Original URL: http://www.theregister.co.uk/2011/05/27/cloud_migration_part_3/

Rackspace cloud prepared for WAR, but Google AE chokes

Cloud providers leave Damon frowning over mirrors

By Damon Hart-Davis

Posted in Cloud, 27th May 2011 11:00 GMT

WAR on the Cloud, Part 3 I'm moving mirrors of my busy-ish website from my hand-crafted dedicated colo solution into the cloud to try to get geographically closer to my global user-base, reduce latency and improve perceived performance, save money, and hopefully make administration easier.

In part 2 of this series, I managed to get a minimal fairly "dumb" WAR file running in the Amazon AWS cloud and established that it wouldn't be hostile to some features which I rely upon to improve user experience, such as seeing the client's IP address.

I also found that it is possible to rack up minor charges even in the "free" tier when not doing anything exceptional, and my bill over a few weeks with AWS has now surged ahead to a massive 10 cents (except that AWS has "forgiven" the 3c bill from March), and that there is no way to explicitly cap a monthly bill.

Over the past fortnight or so I've moved one leg of my real website into AWS, and given the code and configuration a few days' tweaking to make it play nicely.
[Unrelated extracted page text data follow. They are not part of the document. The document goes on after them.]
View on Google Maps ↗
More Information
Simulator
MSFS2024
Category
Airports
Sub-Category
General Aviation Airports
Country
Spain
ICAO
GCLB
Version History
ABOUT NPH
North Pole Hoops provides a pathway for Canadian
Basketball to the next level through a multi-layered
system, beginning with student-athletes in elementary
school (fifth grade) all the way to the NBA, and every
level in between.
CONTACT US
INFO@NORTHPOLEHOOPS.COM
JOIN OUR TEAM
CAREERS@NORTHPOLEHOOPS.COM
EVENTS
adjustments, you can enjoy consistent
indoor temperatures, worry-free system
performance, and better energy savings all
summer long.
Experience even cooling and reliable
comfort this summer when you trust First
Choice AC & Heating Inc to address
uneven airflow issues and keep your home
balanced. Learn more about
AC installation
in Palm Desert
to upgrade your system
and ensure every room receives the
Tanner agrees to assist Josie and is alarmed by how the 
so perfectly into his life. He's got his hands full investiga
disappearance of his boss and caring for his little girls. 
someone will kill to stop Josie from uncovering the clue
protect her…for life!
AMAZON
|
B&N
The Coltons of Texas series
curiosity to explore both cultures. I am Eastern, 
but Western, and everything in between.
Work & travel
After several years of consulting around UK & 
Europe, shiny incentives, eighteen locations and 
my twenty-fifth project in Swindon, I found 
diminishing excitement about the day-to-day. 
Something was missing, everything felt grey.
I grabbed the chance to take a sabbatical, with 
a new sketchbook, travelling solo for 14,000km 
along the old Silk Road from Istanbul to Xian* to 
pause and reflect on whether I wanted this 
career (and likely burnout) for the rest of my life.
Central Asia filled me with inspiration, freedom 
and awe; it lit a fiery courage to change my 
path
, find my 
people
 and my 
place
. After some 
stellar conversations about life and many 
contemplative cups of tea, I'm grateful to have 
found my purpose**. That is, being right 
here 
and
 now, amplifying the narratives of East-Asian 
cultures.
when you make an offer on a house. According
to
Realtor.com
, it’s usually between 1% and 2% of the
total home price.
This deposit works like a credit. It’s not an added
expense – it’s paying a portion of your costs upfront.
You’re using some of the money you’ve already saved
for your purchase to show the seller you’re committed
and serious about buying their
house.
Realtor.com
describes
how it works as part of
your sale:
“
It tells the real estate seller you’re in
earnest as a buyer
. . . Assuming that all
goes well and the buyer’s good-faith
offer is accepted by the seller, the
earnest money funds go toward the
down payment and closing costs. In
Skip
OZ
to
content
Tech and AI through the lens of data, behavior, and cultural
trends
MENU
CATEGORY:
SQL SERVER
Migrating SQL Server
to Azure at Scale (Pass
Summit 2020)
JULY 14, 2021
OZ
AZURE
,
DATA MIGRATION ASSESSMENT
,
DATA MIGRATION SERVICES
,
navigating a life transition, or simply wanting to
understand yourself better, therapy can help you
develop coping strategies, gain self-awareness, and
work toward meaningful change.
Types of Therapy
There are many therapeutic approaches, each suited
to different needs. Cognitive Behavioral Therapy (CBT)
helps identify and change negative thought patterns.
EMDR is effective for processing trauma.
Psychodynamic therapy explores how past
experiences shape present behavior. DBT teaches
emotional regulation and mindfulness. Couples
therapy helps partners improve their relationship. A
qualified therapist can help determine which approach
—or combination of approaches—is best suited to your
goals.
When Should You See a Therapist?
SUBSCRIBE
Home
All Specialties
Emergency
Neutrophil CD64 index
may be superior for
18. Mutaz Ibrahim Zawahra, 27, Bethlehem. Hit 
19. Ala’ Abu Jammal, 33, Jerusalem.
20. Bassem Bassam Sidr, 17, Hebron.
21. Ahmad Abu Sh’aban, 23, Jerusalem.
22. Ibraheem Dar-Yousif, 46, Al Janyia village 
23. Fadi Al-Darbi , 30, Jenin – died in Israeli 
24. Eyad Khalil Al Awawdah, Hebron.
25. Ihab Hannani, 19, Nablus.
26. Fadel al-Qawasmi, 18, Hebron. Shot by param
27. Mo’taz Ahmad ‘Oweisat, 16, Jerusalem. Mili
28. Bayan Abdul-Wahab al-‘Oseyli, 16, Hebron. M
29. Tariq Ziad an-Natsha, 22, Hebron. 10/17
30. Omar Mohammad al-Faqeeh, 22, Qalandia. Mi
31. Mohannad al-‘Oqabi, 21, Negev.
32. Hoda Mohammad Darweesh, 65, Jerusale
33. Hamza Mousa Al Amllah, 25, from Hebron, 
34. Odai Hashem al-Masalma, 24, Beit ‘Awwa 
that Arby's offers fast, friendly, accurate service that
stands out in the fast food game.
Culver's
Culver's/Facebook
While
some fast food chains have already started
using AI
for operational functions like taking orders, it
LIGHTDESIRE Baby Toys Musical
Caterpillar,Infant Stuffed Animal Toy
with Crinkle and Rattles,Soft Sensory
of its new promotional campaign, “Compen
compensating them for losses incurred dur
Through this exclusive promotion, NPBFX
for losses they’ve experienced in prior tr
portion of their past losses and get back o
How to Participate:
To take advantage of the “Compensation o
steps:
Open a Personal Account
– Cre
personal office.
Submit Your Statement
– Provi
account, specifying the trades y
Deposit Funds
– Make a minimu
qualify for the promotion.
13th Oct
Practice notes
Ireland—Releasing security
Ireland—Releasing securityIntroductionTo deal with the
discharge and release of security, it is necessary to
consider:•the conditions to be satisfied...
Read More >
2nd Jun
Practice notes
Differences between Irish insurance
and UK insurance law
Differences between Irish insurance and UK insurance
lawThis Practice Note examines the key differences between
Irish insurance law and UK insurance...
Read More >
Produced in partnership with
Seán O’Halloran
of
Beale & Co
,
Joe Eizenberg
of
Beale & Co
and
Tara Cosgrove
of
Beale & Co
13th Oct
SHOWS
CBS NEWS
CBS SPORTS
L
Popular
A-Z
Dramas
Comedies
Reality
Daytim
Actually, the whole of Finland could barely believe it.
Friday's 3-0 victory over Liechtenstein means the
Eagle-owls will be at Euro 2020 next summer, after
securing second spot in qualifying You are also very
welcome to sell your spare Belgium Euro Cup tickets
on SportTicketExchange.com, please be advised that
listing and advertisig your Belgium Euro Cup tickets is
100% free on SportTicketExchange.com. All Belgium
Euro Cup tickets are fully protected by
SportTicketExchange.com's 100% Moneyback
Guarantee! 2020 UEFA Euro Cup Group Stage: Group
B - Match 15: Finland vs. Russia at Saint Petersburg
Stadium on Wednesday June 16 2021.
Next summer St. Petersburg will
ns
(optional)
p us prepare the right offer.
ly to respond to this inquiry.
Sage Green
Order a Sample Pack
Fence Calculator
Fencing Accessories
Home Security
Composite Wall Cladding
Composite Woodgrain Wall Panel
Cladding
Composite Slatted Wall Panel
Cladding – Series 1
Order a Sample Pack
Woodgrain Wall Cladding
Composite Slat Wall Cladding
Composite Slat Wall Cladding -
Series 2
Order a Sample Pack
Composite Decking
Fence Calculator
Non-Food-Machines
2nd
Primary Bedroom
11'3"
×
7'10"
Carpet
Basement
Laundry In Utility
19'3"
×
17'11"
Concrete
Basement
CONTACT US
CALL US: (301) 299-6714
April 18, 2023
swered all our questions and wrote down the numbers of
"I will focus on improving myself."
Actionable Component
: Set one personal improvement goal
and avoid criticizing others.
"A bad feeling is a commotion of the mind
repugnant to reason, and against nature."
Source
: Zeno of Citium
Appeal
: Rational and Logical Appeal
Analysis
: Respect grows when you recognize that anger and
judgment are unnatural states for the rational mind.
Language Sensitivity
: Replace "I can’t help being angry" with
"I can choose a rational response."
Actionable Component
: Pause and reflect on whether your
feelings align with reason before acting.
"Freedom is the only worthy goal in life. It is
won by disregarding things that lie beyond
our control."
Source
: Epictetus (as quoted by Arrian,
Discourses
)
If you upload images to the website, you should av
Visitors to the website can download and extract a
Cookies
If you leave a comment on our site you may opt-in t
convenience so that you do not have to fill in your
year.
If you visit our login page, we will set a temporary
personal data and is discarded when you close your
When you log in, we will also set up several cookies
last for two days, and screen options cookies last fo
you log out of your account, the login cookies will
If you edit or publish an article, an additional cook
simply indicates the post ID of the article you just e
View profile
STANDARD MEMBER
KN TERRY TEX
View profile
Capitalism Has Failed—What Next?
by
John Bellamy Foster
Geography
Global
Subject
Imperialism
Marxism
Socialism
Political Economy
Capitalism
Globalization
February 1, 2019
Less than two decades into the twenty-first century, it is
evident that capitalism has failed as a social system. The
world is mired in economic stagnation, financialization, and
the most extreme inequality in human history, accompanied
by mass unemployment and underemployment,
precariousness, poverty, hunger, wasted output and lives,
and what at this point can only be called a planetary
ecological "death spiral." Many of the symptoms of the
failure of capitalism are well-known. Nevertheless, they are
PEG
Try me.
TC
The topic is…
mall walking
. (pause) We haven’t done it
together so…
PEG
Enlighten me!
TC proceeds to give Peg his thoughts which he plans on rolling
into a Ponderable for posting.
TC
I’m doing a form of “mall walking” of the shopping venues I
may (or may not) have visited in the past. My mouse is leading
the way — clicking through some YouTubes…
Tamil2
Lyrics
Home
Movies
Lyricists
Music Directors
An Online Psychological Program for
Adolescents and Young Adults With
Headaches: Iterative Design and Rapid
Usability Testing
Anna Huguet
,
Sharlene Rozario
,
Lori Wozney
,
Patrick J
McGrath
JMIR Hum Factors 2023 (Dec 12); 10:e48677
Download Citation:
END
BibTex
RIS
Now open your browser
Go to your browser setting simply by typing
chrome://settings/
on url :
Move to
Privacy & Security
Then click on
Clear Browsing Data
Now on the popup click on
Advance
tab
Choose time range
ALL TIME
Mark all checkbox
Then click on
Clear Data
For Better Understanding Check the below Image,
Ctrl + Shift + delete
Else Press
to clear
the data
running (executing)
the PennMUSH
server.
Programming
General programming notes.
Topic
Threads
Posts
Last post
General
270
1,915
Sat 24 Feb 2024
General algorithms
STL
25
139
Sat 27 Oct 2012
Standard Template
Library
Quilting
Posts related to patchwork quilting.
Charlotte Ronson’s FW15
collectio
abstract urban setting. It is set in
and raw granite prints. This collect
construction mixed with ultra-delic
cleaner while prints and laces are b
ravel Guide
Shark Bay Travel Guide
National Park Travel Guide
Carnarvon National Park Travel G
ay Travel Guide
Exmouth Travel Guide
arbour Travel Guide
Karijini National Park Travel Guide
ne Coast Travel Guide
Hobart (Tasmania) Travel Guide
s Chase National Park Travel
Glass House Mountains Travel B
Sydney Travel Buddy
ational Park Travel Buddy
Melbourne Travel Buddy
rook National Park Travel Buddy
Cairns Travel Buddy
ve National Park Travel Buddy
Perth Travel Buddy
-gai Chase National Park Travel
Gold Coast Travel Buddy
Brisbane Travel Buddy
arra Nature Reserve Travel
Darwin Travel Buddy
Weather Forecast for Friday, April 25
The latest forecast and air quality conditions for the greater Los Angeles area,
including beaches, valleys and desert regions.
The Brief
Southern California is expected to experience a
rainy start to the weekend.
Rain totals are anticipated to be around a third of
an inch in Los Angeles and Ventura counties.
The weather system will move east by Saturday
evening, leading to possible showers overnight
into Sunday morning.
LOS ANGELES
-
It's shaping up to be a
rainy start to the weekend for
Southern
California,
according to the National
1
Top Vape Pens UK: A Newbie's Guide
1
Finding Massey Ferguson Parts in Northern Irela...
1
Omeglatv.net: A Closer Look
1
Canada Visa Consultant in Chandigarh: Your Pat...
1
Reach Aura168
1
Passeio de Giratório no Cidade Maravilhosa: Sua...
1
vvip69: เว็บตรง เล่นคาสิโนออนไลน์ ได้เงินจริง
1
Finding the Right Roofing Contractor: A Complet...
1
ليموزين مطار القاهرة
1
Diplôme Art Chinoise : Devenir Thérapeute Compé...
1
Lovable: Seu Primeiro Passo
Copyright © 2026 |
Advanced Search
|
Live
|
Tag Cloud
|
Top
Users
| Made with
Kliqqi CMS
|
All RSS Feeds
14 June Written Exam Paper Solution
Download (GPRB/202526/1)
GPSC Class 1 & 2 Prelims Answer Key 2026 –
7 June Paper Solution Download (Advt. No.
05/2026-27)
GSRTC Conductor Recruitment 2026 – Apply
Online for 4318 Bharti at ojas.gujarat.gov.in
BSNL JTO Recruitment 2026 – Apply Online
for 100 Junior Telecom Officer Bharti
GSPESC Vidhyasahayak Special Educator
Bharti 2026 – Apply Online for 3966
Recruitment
It also seems that the only really uncontrollable bill would be from inbound bandwidth, so for example an infinite loop is only a problem if you let AWS bring up new instances indefinitely in response to CPU overload/utilisation.

This time I've also been able to investigate and try alternatives to AWS: less cloudy and buzzword-compliant but still more efficient in use of physical resources than my current dedicated boxes. Since my aim is to get mirrors geographically close to my (scattered) users to improve performance, and since my site consumes about 1TB per month, running something cheap from my bedroom (or any other single server) doesn't cut it!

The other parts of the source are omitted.